DATA PROVIDED -

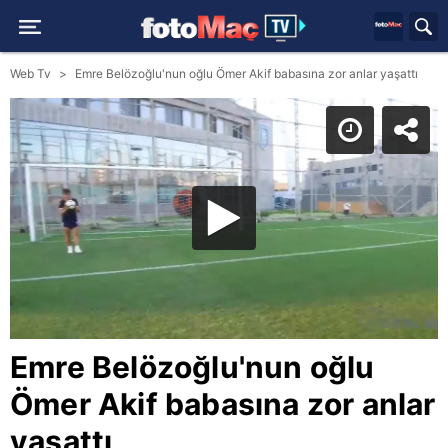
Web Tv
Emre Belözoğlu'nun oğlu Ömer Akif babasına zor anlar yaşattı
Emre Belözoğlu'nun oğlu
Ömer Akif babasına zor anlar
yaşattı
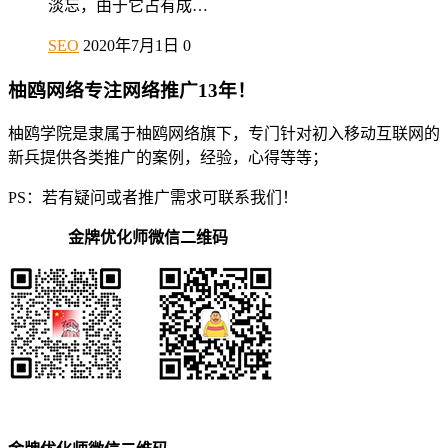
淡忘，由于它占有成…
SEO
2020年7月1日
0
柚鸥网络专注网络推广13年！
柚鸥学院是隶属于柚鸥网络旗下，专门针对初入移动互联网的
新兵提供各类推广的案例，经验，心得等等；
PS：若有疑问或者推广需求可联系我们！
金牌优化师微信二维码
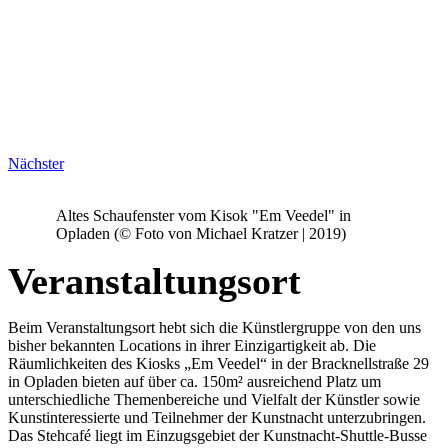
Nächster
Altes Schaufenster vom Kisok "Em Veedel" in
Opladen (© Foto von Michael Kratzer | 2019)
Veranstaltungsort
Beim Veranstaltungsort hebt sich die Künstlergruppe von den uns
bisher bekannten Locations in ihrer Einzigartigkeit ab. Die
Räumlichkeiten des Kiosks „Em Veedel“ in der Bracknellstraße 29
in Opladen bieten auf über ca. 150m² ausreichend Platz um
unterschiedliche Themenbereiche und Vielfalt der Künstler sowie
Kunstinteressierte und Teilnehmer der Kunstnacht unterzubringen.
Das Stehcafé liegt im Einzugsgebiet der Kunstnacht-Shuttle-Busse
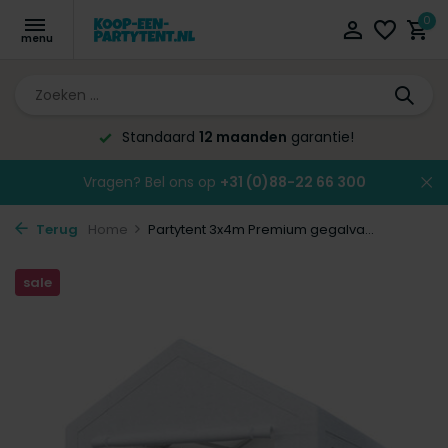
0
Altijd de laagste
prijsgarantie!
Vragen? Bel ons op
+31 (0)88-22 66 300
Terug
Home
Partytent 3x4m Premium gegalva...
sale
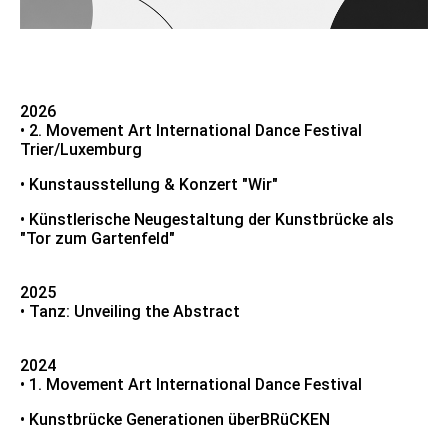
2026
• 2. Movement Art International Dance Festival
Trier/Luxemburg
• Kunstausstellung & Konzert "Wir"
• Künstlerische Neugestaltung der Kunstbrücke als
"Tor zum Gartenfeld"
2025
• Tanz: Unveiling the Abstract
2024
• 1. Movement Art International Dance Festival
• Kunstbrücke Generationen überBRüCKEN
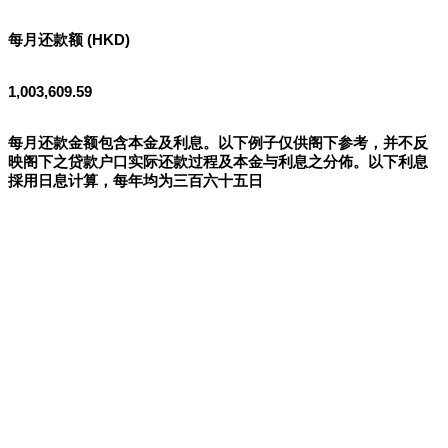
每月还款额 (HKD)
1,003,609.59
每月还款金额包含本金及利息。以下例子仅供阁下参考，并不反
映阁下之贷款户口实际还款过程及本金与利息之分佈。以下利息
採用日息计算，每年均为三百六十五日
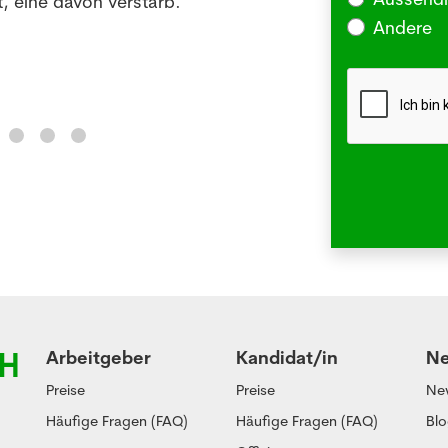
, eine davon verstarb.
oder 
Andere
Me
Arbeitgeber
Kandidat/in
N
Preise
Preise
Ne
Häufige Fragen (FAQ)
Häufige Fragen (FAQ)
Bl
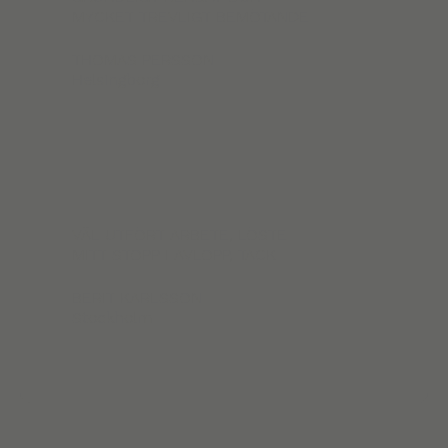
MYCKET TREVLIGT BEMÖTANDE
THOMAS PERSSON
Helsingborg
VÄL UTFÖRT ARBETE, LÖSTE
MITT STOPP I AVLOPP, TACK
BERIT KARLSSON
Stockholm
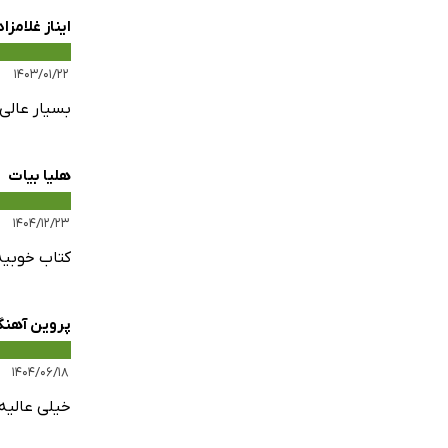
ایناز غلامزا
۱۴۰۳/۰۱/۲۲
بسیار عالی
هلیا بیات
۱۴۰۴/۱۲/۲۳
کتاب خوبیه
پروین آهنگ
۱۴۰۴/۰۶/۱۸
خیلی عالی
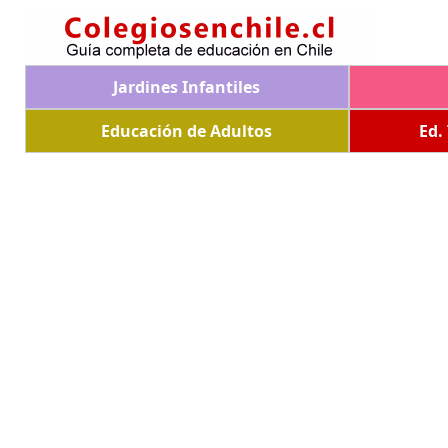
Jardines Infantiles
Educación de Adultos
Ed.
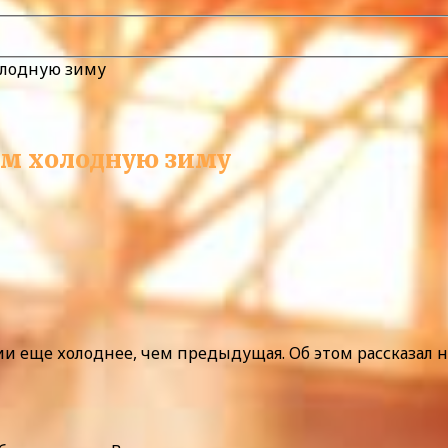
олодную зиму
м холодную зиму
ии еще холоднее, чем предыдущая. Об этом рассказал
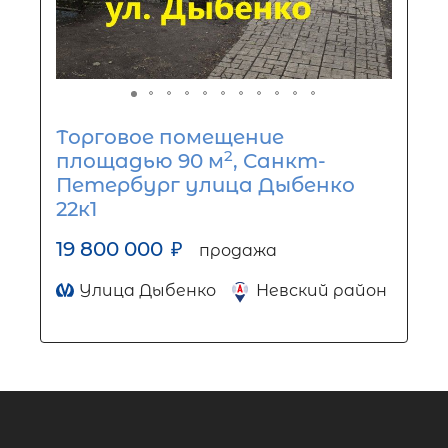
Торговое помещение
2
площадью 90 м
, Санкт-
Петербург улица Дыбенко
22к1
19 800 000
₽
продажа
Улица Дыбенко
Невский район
* * *
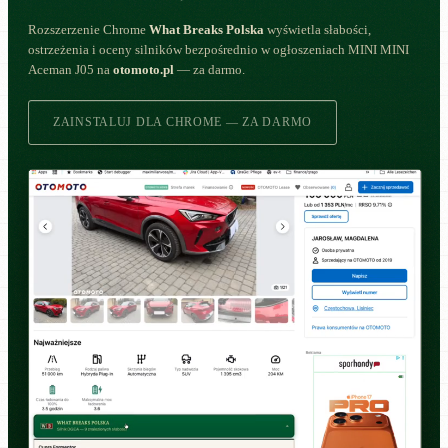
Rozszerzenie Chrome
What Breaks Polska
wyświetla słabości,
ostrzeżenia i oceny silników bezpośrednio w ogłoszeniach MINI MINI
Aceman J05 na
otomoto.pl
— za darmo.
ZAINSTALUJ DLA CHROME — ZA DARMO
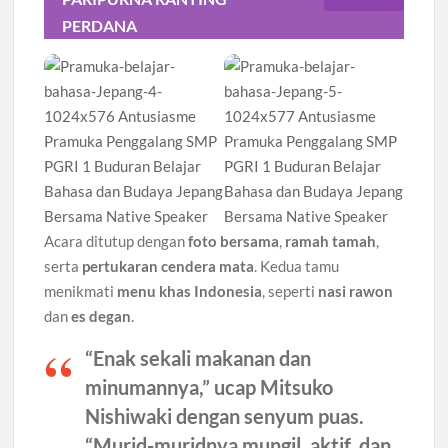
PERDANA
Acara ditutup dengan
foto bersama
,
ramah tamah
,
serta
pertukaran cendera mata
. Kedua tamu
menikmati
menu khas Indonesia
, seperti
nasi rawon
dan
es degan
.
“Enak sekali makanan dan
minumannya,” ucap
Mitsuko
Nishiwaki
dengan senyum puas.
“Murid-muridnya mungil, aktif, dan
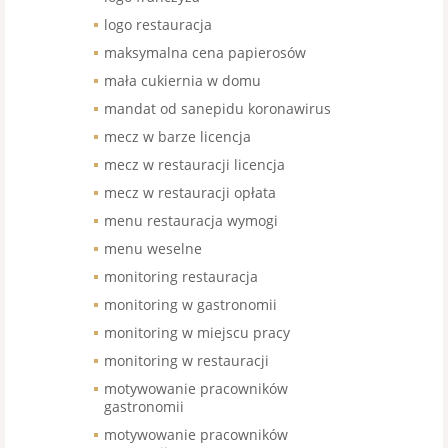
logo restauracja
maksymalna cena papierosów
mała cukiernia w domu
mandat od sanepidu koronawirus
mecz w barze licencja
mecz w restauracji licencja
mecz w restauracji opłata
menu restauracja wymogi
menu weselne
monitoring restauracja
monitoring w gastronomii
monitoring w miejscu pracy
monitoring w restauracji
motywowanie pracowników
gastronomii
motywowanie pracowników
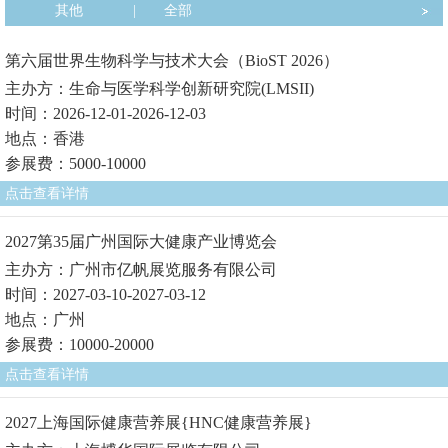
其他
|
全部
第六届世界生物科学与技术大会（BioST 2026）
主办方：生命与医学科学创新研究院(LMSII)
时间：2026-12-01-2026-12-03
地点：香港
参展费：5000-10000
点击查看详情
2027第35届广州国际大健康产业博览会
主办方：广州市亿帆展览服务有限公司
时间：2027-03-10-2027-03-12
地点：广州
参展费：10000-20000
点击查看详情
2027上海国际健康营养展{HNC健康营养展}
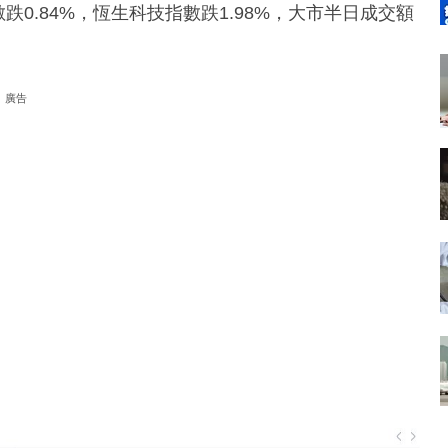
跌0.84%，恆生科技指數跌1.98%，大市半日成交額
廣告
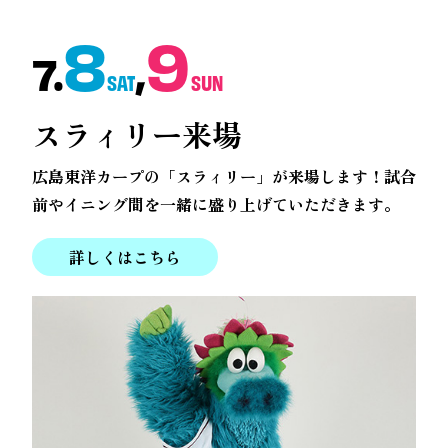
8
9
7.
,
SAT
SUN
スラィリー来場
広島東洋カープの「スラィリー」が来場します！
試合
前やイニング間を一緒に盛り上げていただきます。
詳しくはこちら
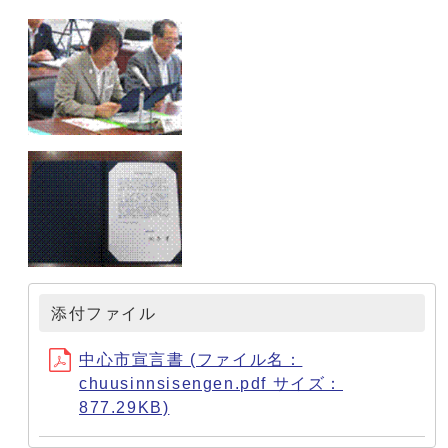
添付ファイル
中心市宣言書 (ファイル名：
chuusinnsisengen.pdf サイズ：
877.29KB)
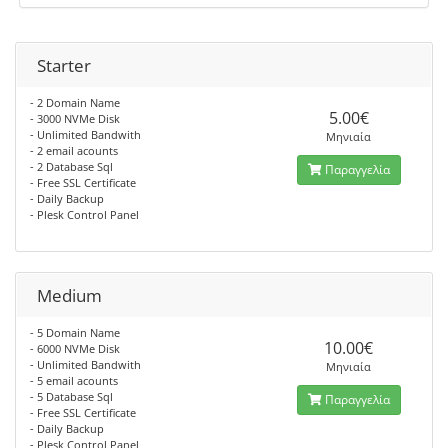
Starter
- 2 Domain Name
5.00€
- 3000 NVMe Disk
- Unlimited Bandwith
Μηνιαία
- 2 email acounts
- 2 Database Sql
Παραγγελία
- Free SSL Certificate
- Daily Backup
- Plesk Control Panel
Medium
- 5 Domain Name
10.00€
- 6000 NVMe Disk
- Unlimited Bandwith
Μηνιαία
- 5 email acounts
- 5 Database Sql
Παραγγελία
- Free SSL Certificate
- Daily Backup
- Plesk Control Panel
==
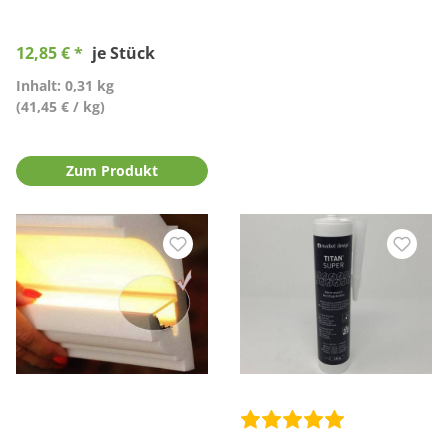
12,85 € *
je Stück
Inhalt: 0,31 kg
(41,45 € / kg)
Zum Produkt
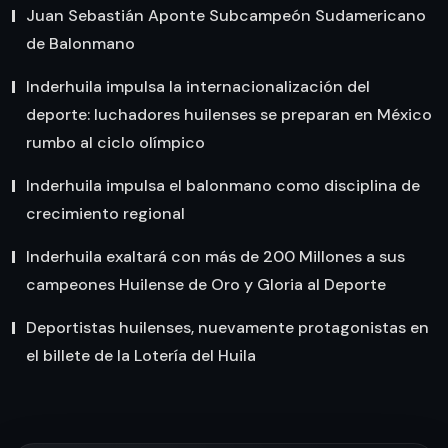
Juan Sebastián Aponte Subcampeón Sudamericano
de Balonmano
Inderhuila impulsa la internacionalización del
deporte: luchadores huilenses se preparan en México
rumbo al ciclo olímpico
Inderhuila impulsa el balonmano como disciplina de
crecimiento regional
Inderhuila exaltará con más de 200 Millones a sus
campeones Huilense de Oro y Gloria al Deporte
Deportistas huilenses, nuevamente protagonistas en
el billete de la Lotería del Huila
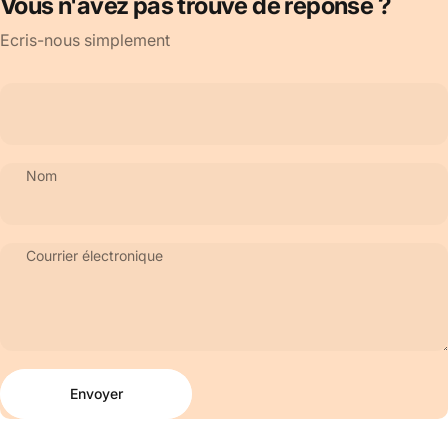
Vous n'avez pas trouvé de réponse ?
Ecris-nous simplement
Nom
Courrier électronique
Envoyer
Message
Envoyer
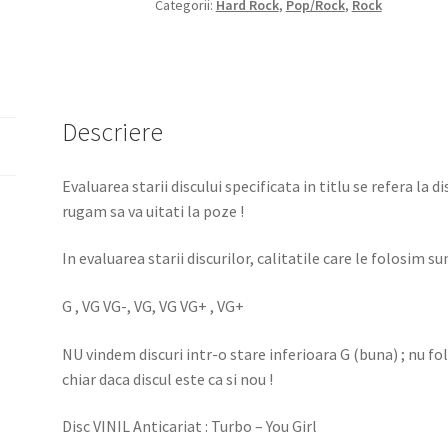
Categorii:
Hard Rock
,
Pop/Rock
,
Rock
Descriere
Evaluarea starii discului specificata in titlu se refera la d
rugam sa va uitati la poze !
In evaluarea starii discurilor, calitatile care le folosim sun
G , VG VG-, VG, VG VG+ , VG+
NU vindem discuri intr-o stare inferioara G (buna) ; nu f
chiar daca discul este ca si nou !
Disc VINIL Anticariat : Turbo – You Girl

GOAL OF THE EXERCISE -
Copy out every line of the data where the word "dengan" occurs.

RESPONSE TO THIS EXERCISE -
Acara ditutup dengan
dengan senyum puas.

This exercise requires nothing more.